Getting Started with Twilio Video
Time to read: 8 minutes
Hey there! This blog post covers an older, pre-release version of the Twilio Video SDK, so the code below likely won’t work anymore. For the very latest, check out the Twilio Video quickstart in the language of your choice.
If a picture is worth a thousand words, what is a video worth? A million? More? That’s the question we’ll look for developers like you to answer with Twilio Video, which we’ve released in a limited beta at Signal. Twilio Video makes it easy for you to connect your users by capturing every wave, groan, and belly laugh in a high-quality, peer-to-peer video conversation built on top of standard technologies like WebRTC.
But Twilio Video is about much more than providing the server-side infrastructure you’d need and drastically reducing the amount of code to write video applications with WebRTC. Twilio’s new SDKs enable cross-platform video conversations between web and native mobile clients (iOS and Android targeted initially), and cross-platform use of APIs like WebRTC’s data channel, which allows you to send arbitrary data between clients (think chat/IP messaging or screen sharing). You will also have server-side control over conversations with a rich REST API, allowing you to to intelligently manage the client-side experience from your back end code when necessary.
Twilio’s mission is to empower developers to change the way the world communicates forever, and we feel this technology is a critical step along that path. We are excited beyond words to see what you’ll build with Twilio Video.
In this tutorial, we’ll show you how to get started with Twilio Video in desktop web browsers that support WebRTC (recent Chrome and Firefox builds should do the trick). We’ll show you the server-side code you’ll need to write to power video (spoiler alert, it’s not much) and many of the JavaScript APIs you’ll have available to build a communication experience in the browser. Sound like a plan? Then let’s get cracking!
What You’ll Need
- Twilio Account and Access to the Video Beta Program (All Signal Attendees!)
- Node.js installed on your system for the required back-end components (we’re using Node.js in this example, but Twilio’s helper libraries are available in C#, Java, Ruby, PHP, and Python also)

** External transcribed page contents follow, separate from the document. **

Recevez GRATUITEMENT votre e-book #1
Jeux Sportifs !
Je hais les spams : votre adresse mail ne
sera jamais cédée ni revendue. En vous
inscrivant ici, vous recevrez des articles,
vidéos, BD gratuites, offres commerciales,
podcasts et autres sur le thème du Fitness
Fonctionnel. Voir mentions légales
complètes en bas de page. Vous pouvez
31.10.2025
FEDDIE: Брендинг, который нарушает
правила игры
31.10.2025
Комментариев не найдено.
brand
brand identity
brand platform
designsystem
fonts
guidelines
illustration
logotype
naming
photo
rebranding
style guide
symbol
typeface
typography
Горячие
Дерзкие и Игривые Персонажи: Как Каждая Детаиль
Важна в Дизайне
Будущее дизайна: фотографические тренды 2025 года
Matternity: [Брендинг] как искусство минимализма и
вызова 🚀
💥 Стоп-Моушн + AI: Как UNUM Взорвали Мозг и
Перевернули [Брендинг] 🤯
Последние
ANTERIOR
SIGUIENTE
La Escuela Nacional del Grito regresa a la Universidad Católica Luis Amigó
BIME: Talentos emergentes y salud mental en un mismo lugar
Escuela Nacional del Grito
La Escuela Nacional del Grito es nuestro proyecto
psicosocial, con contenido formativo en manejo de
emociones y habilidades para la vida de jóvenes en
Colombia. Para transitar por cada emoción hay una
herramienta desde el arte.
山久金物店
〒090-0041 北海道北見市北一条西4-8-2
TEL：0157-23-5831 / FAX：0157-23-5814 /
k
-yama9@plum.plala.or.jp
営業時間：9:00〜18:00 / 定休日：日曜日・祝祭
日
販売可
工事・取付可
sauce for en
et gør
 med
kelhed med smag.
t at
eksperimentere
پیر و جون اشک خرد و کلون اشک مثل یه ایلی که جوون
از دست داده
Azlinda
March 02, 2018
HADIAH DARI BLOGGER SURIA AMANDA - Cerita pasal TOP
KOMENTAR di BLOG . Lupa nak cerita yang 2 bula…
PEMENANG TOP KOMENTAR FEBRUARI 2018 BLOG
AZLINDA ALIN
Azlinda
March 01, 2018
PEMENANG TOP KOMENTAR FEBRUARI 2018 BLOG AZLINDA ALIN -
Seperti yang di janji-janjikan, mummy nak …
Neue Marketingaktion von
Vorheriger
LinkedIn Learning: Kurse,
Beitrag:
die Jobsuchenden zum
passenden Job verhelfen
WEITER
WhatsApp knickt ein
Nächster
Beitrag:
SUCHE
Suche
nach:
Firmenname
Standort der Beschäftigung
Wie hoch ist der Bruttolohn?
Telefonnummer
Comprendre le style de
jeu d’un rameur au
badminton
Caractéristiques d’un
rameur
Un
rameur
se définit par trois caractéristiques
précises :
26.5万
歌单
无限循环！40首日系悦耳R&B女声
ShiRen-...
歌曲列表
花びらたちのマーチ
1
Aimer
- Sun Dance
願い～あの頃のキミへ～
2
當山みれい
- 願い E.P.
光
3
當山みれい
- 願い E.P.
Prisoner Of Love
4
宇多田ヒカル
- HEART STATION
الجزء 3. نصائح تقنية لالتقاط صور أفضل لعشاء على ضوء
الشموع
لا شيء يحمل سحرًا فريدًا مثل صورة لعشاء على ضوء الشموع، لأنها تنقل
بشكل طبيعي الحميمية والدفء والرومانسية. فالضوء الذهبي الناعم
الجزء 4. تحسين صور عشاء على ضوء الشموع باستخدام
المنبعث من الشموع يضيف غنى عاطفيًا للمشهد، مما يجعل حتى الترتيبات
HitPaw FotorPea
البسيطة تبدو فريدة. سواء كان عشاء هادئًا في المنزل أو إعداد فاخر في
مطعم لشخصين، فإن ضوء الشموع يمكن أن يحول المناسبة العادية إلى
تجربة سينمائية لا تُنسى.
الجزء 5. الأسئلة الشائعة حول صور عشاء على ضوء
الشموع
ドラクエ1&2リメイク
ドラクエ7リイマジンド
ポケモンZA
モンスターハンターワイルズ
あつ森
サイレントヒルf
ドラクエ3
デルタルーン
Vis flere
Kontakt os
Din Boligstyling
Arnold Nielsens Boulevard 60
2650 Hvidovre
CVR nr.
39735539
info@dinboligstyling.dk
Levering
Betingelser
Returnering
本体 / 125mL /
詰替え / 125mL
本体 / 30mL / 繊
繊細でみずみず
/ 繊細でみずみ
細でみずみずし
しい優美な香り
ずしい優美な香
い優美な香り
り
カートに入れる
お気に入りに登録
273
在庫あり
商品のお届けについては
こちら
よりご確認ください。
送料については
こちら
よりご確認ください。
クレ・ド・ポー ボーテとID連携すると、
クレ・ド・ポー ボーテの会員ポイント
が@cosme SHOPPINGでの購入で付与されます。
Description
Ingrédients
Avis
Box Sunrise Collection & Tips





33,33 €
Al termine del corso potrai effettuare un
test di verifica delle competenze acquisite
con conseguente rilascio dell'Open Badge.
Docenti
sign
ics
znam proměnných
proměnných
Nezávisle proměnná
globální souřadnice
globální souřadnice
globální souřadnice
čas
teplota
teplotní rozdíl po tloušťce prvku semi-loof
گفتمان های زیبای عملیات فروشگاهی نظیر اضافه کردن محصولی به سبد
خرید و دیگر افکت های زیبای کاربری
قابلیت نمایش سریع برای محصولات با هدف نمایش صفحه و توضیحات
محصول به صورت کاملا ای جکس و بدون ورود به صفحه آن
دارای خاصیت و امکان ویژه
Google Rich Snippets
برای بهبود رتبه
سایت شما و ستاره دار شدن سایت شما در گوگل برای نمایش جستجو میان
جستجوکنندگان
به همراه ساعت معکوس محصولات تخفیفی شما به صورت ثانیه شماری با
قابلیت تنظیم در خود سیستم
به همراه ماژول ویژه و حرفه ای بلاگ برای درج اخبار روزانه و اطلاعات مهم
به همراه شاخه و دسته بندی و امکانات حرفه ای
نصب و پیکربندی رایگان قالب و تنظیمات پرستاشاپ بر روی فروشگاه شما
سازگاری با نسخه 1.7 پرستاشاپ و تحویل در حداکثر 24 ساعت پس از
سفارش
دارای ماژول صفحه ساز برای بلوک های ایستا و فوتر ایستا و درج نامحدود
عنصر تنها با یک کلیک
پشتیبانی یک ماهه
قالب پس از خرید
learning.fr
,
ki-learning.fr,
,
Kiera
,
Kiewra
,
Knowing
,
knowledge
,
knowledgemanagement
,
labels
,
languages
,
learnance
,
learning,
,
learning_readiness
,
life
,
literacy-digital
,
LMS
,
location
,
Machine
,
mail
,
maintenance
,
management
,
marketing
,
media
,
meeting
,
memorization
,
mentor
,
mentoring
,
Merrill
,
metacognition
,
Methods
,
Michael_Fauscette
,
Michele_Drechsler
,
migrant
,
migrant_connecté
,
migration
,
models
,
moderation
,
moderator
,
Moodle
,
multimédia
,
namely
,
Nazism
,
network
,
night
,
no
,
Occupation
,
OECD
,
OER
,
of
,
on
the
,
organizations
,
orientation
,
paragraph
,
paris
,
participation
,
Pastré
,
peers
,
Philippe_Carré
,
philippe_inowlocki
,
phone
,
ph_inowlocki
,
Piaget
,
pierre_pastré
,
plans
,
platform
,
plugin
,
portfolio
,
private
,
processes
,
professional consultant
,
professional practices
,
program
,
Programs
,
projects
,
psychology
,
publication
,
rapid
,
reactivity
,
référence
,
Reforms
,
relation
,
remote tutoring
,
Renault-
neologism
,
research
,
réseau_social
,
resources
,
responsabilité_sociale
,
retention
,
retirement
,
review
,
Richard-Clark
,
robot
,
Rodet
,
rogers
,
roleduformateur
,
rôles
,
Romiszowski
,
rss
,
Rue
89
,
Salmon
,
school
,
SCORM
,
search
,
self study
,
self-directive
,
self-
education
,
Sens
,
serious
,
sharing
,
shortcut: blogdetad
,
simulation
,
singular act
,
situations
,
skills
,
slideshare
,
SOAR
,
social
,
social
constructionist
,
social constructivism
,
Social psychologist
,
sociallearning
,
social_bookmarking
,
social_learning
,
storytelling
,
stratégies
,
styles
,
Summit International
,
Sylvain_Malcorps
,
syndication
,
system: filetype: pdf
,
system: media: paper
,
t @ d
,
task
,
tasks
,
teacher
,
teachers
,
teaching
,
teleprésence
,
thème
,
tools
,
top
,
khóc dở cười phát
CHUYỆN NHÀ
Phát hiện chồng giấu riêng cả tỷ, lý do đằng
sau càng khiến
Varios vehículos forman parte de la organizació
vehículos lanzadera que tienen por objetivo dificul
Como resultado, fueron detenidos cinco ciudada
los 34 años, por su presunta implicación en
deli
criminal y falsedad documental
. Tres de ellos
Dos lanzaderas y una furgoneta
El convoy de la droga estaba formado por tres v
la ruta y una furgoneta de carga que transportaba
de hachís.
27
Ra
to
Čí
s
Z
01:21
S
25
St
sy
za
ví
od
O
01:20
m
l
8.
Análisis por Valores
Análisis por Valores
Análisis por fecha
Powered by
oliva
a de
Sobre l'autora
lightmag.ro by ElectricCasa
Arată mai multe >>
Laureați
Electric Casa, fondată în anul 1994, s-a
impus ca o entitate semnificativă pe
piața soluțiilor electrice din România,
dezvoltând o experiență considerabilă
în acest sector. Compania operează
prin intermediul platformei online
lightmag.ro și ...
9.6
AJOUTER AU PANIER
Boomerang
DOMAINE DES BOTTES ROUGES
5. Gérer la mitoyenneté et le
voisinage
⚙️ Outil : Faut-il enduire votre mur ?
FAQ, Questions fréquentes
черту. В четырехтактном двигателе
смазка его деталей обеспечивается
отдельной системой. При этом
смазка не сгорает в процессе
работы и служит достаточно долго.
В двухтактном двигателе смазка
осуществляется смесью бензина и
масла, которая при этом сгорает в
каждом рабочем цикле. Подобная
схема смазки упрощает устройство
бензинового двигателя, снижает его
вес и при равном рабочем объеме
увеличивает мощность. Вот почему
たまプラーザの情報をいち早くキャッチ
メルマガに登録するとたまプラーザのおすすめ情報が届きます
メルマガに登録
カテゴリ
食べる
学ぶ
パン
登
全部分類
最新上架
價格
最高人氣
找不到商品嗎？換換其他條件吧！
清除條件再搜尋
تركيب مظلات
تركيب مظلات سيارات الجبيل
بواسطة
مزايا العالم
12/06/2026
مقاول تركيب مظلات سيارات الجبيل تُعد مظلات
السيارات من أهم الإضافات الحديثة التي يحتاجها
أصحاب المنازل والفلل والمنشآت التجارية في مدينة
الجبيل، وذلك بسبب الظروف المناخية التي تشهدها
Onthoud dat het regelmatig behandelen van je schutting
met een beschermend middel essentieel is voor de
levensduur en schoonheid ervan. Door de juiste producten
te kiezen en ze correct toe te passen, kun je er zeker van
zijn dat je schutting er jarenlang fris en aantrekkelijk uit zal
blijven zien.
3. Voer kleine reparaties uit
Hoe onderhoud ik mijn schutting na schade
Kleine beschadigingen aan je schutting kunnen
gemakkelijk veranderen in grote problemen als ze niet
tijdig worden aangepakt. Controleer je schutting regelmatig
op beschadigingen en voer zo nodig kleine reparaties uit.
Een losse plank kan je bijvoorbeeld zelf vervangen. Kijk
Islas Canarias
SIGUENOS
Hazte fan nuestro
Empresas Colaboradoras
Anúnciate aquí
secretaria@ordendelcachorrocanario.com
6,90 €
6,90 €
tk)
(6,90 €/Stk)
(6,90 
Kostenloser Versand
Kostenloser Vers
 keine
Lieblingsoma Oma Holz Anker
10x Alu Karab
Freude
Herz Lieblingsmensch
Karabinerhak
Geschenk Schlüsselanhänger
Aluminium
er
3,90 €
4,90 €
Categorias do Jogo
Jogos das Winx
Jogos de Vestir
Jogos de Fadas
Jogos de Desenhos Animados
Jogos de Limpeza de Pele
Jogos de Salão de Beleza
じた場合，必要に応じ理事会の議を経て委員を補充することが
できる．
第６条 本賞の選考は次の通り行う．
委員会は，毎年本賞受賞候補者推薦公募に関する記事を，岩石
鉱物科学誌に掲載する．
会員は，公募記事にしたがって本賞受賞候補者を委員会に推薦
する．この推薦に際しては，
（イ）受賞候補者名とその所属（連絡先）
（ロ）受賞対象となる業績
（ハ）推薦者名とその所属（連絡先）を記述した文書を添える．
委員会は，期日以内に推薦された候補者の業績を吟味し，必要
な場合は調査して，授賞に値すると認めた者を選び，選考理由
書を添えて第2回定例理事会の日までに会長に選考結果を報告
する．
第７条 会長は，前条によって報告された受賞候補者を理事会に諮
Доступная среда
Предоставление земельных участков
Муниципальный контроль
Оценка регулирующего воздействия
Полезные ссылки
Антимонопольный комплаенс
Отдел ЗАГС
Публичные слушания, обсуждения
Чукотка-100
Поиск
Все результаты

- A WebRTC enabled browser – the latest Chrome and Firefox releases should do nicely
What You’ll Build
- A basic video calling application with two parties in the browser
- A backend to handle generating capability tokens using your Twilio account
Let’s get to it!
Building the Video Calling Interface
Most of the fireworks for Twilio Video will be launched in the browser, so let’s start here! We’ll begin by creating a single HTML page that will become our video chat application. This page will be served by your web application as-is, and with a little bit of JavaScript and CSS will form 100% of the UI for this example.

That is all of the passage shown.